1] Rikengenesis CO., LTD., Tokyo, Japan [2] JST, PRESTO, Tokyo, Japan.
J Hum Genet. 2013 Nov;58(11):734-41. doi: 10.1038/jhg.2013.96. Epub 2013 Sep 26.
Disease risk prediction (DRP) is one of the most important challenges in personal genome research. Although many direct-to-consumer genetic test (DTC) companies have begun to offer personal genome services for DRP, there is still no consensus on what constitutes a gold-standard service. Here, we systematically evaluated the distributions of DRPs from three DTC companies, that is, 23andMe, Navigenics and deCODEme, for 22 diseases using three Japanese samples. We systematically quantified and analyzed the differences between each DTC company's DRPs. Our independency test showed that the overall prediction results were correlated with each other, but not perfectly matched; less than onethird mismatching of the opposite direction occurred in eight diseases. Moreover, we found that the differences could mainly be attributed to four factors: (1) single nucleotide polymorphism (SNP) selection, (2) average risk estimation, (3) the disease risk calculation algorithm and (4) ethnicity adjustment. In particular, only 7.1% of SNPs over 22 diseases were reviewed by all three companies. Therefore, development of a universal core SNPs list for non-Caucasian samples will be important for achieving better prediction capacity for Japanese samples. This systematic methodology provides useful insights for improving the capacity of DRPs in future personal genome services.

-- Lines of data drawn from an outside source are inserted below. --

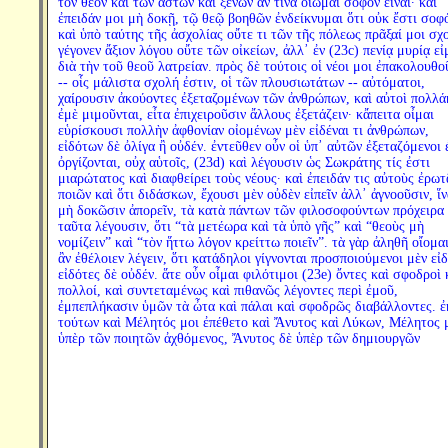
τὸν θεὸν καὶ τῶν ἀστῶν καὶ ξένων ἄν τινα οἴωμαι σοφὸν εἶναι· καὶ
ἐπειδάν μοι μὴ δοκῇ, τῷ θεῷ βοηθῶν ἐνδείκνυμαι ὅτι οὐκ ἔστι σοφ
καὶ ὑπὸ ταύτης τῆς ἀσχολίας οὔτε τι τῶν τῆς πόλεως πρᾶξαί μοι σχ
γέγονεν ἄξιον λόγου οὔτε τῶν οἰκείων, ἀλλ᾽ ἐν (23c) πενίᾳ μυρίᾳ εἰ
διὰ τὴν τοῦ θεοῦ λατρείαν. πρὸς δὲ τούτοις οἱ νέοι μοι ἐπακολουθο
-- οἷς μάλιστα σχολή ἐστιν, οἱ τῶν πλουσιωτάτων -- αὐτόματοι,
χαίρουσιν ἀκούοντες ἐξεταζομένων τῶν ἀνθρώπων, καὶ αὐτοὶ πολλά
ἐμὲ μιμοῦνται, εἶτα ἐπιχειροῦσιν ἄλλους ἐξετάζειν· κἄπειτα οἶμαι
εὑρίσκουσι πολλὴν ἀφθονίαν οἰομένων μὲν εἰδέναι τι ἀνθρώπων,
εἰδότων δὲ ὀλίγα ἢ οὐδέν. ἐντεῦθεν οὖν οἱ ὑπ᾽ αὐτῶν ἐξεταζόμενοι 
ὀργίζονται, οὐχ αὑτοῖς, (23d) καὶ λέγουσιν ὡς Σωκράτης τίς ἐστι
μιαρώτατος καὶ διαφθείρει τοὺς νέους· καὶ ἐπειδάν τις αὐτοὺς ἐρωτ
ποιῶν καὶ ὅτι διδάσκων, ἔχουσι μὲν οὐδὲν εἰπεῖν ἀλλ᾽ ἀγνοοῦσιν, ἵν
μὴ δοκῶσιν ἀπορεῖν, τὰ κατὰ πάντων τῶν φιλοσοφούντων πρόχειρα
ταῦτα λέγουσιν, ὅτι “τὰ μετέωρα καὶ τὰ ὑπὸ γῆς” καὶ “θεοὺς μὴ
νομίζειν” καὶ “τὸν ἥττω λόγον κρείττω ποιεῖν”. τὰ γὰρ ἀληθῆ οἴομα
ἂν ἐθέλοιεν λέγειν, ὅτι κατάδηλοι γίγνονται προσποιούμενοι μὲν εἰδ
εἰδότες δὲ οὐδέν. ἅτε οὖν οἶμαι φιλότιμοι (23e) ὄντες καὶ σφοδροὶ 
πολλοί, καὶ συντεταμένως καὶ πιθανῶς λέγοντες περὶ ἐμοῦ,
ἐμπεπλήκασιν ὑμῶν τὰ ὦτα καὶ πάλαι καὶ σφοδρῶς διαβάλλοντες. ἐ
τούτων καὶ Μέλητός μοι ἐπέθετο καὶ Ἄνυτος καὶ Λύκων, Μέλητος 
ὑπὲρ τῶν ποιητῶν ἀχθόμενος, Ἄνυτος δὲ ὑπὲρ τῶν δημιουργῶν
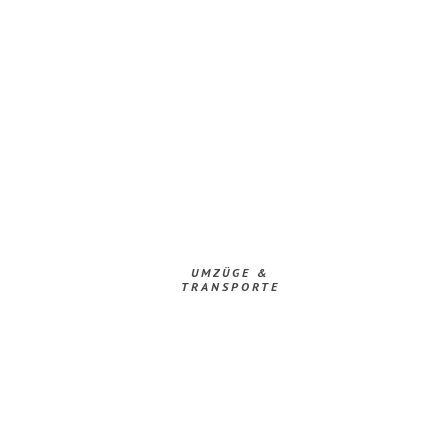
UMZÜGE &
TRANSPORTE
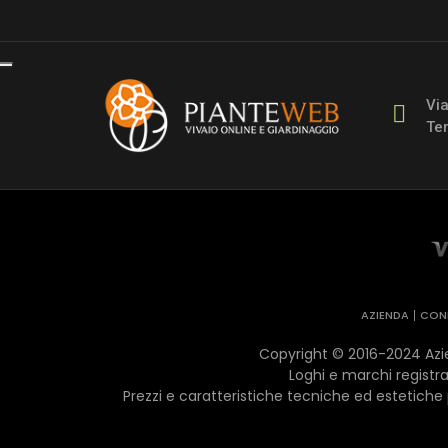
Vi
Ter
AZIENDA
COND
Copyright © 2016-2024 Azien
Loghi e marchi registrat
Prezzi e caratteristiche tecniche ed estetiche 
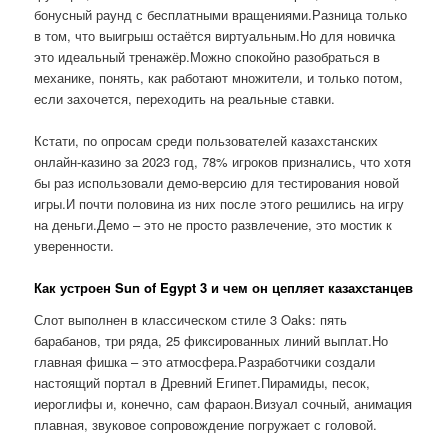
бонусный раунд с бесплатными вращениями.Разница только
в том, что выигрыш остаётся виртуальным.Но для новичка
это идеальный тренажёр.Можно спокойно разобраться в
механике, понять, как работают множители, и только потом,
если захочется, переходить на реальные ставки.
Кстати, по опросам среди пользователей казахстанских
онлайн-казино за 2023 год, 78% игроков признались, что хотя
бы раз использовали демо-версию для тестирования новой
игры.И почти половина из них после этого решились на игру
на деньги.Демо – это не просто развлечение, это мостик к
уверенности.
Как устроен Sun of Egypt 3 и чем он цепляет казахстанцев
Слот выполнен в классическом стиле 3 Oaks: пять
барабанов, три ряда, 25 фиксированных линий выплат.Но
главная фишка – это атмосфера.Разработчики создали
настоящий портал в Древний Египет.Пирамиды, песок,
иероглифы и, конечно, сам фараон.Визуал сочный, анимация
плавная, звуковое сопровождение погружает с головой.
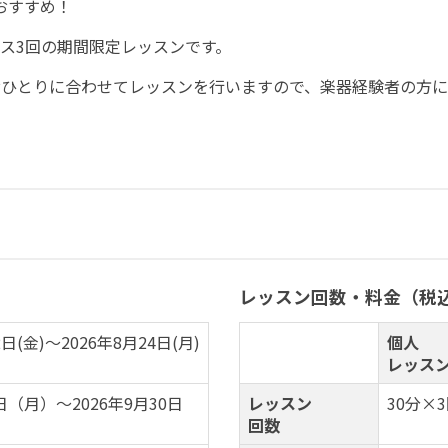
おすすめ！
ス3回の期間限定レッスンです。
おひとりに合わせてレッスンを行いますので、楽器経験者の方
レッスン回数・料金（税
2日(金)～2026年8月24日(月)
個人
レッス
1日（月）～2026年9月30日
レッスン
30分×
回数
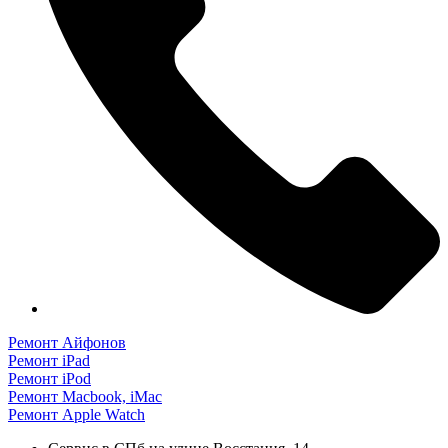
Ремонт Айфонов
Ремонт iPad
Ремонт iPod
Ремонт Macbook, iMac
Ремонт Apple Watch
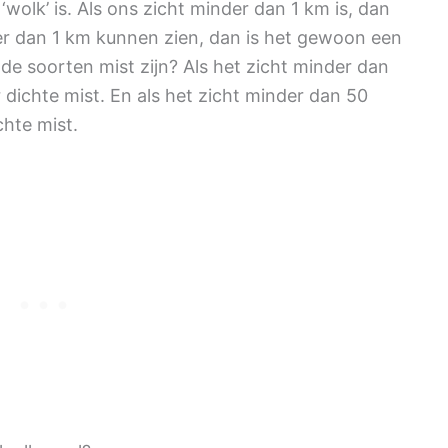
‘wolk’ is. Als ons zicht minder dan 1 km is, dan
r dan 1 km kunnen zien, dan is het gewoon een
ende soorten mist zijn? Als het zicht minder dan
dichte mist. En als het zicht minder dan 50
hte mist.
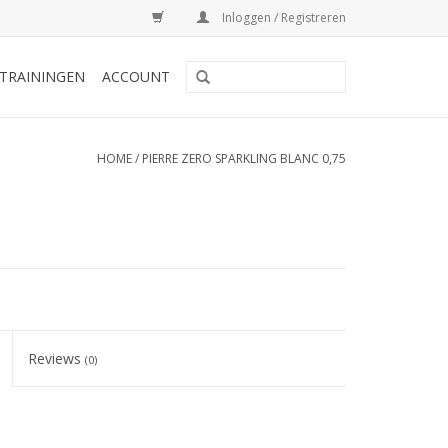
Inloggen / Registreren
TRAININGEN
ACCOUNT
HOME
/
PIERRE ZERO SPARKLING BLANC 0,75
Reviews
(0)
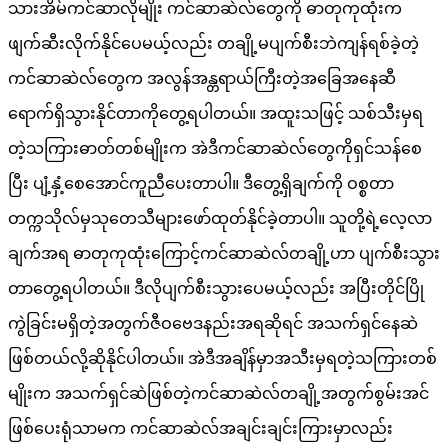
သားအိမ်ကင်ဆာလိုမျိုး ကင်ဆာဆဲလ်တွေကို ဓာတုကုထုံးက
ဖျက်ဆီးလိုက်နိုင်ပေမယ့်လည်း တချို့မပျက်စီးဘဲကျန်ရစ်ခဲ့တဲ့
ကင်ဆာဆဲလ်တွေက အလွန်အန္တရာယ်ကြီးတဲ့အခြေအနေဆီ
ရောက်ရှိသွားနိုင်တာကိုတွေ့ရပါတယ်။ အထူးသဖြင့် သစ်သီးမှရ
တဲ့သကြားဓာတ်တစ်မျိုးက အဲဒီကင်ဆာဆဲလ်တွေကိုရှင်သန်စေ
ပြီး ပျံ့နှံ့စေအောင်ကူညီပေးတာပါ။ ဒီတွေ့ရှိချက်ကို ဝစ္စတာ
တက္ကသိုလ်မှသုတေသီများဖော်ထုတ်နိုင်ခဲ့တာပါ။ သူတို့ရဲ့လေ့လာ
ချက်အရ ဓာတုကုထုံးကြောင့်ကင်ဆာဆဲလ်တချို့ဟာ ပျက်စီးသွား
တာတွေ့ရပါတယ်။ ဒီလိုပျက်စီးသွားပေမယ့်လည်း အပြီးတိုင်ပြို
ကွဲခြင်းမရှိတဲ့အတွက်ဇီဝဗေဒနည်းအရဆိုရင် အသက်ရှင်နေဆဲ
ဖြစ်တယ်လို့ဆိုနိုင်ပါတယ်။ အဲဒီအချိန်မှာအသီးမှရတဲ့သကြားတစ်
မျိုးက အသက်ရှင်ဆဲဖြစ်တဲ့ကင်ဆာဆဲလ်တချို့အတွက်စွမ်းအင်
ဖြစ်ပေးရုံသာမက ကင်ဆာဆဲလ်အချင်းချင်းကြားမှာလည်း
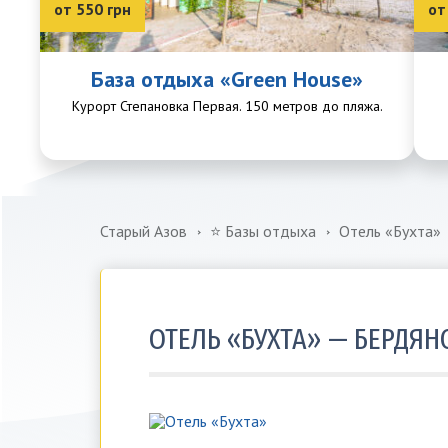
от 550 грн
от
База отдыха «Green House»
Курорт Степановка Первая. 150 метров до пляжа.
Старый Азов
⭐️ Базы отдыха
Отель «Бухта»
ОТЕЛЬ «БУХТА» — БЕРДЯН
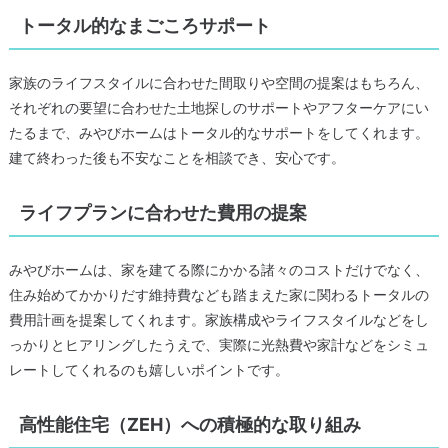
トータル的なまごころサポート
家族のライフスタイルに合わせた間取りや空間の提案はもちろん、
それぞれの要望に合わせた土地探しのサポートやアフターケアにい
たるまで、みやびホームはトータル的なサポートをしてくれます。
建て終わった後も不安なことを相談でき、安心です。
ライフプランに合わせた費用の提案
みやびホームは、家を建てる際にかかる諸々のコストだけでなく、
住み始めてかかりだす維持費なども踏まえた家に関わるトータルの
費用計画を提案してくれます。家族構成やライフスタイルなどをし
っかりとヒアリングしたうえで、実際に光熱費や家計などをシミュ
レートしてくれるのも嬉しいポイントです。
高性能住宅（ZEH）への積極的な取り組み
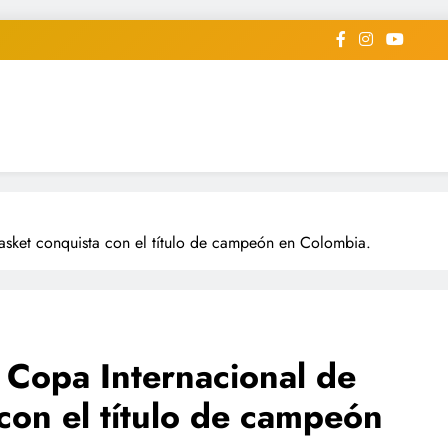
iodico Deportivo Digital"
diard #deportealdiaperiodico
sket conquista con el título de campeón en Colombia.
Copa Internacional de
con el título de campeón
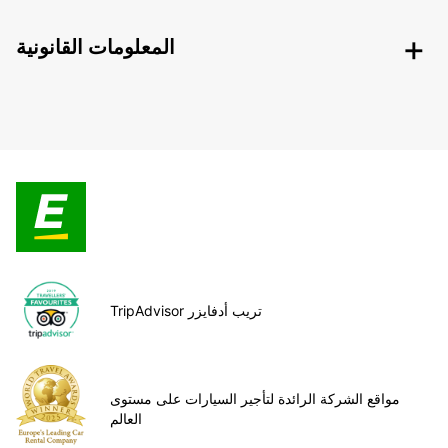
المعلومات القانونية
TripAdvisor تريب أدفايزر
مواقع الشركة الرائدة لتأجير السيارات على مستوى
العالم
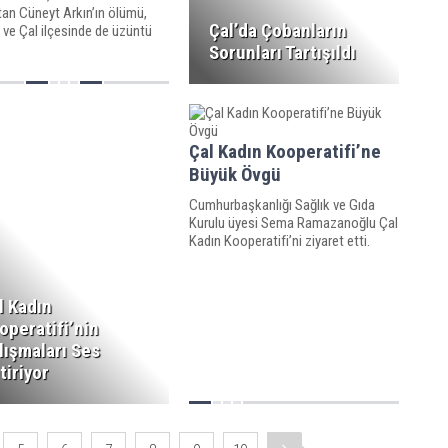
tan Cüneyt Arkın’ın ölümü,
Çal’da Çobanların
 ve Çal ilçesinde de üzüntü
Sorunları Tartışıldı
Çal Kadın Kooperatifi’ne
Büyük Övgü
Cumhurbaşkanlığı Sağlık ve Gıda
Kurulu üyesi Sema Ramazanoğlu Çal
Kadın Kooperatifi’ni ziyaret etti.
l Kadın
operatifi’nin
lışmaları Ses
tiriyor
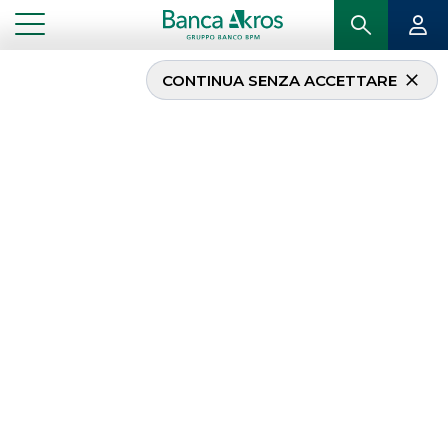
CONTINUA SENZA ACCETTARE
Banca Akros e Banco
BPM alla nuova Classe
di Elite
...
IN PRIMO PIANO
BANCA AKROS E BANCO BPM ALLA NUOVA CLASSE DI ELITE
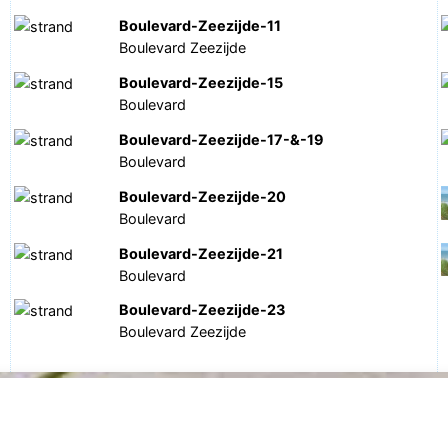
Boulevard-Zeezijde-11
Boulevard Zeezijde
Boulevard-Zeezijde-15
Boulevard
Boulevard-Zeezijde-17-&-19
Boulevard
Boulevard-Zeezijde-20
Boulevard
Boulevard-Zeezijde-21
Boulevard
Boulevard-Zeezijde-23
Boulevard Zeezijde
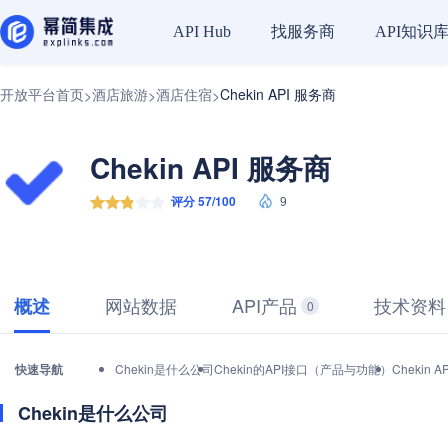
找服务商
API知识
API Hub
开放平台首页
酒店旅游
酒店住宿
Chekin API 服务商
>
>
>
Chekin API 服务商
评分 57/100
9
网站数据
API产品
技术资料
概述
0
快速导航
Chekin是什么公司
Chekin的API接口（产品与功能）
Chekin
Chekin是什么公司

疾病风险预测 (DRP) 是个人基因组研究中最重要的挑战之一。尽管许多直接面向消费者的基因检测 (DTC) 公司已经开始提供用于 DRP 的个人基因组服务,但对于什么构成黄金标准服务仍没有共识。在这里,我们使用三个日本样本,系统地评估了三家 DTC 公司(即 23andMe、Navigenics 和 deCODEme)的 22 种疾病的 DRP 分布情况。我们系统地量化和分析了每个 DTC 公司的 DRP 之间的差异。我们的独立性检验表明,整体预测结果相互关联,但并不完全匹配;在八种疾病中,不到三分之一的相反方向的预测结果不匹配。此外,我们发现这些差异主要归因于四个因素:(1)单核苷酸多态性 (SNP) 选择,(2)平均风险估计,(3)疾病风险计算算法,(4)种族调整。特别是,三家公司仅对 22 种疾病中的 7.1% 的 SNP 进行了审查。因此,为非高加索样本开发通用核心 SNP 列表对于提高对日本样本的预测能力将是重要的。这种系统的方法为提高未来个人基因组服务中的 DRP 能力提供了有用的见解。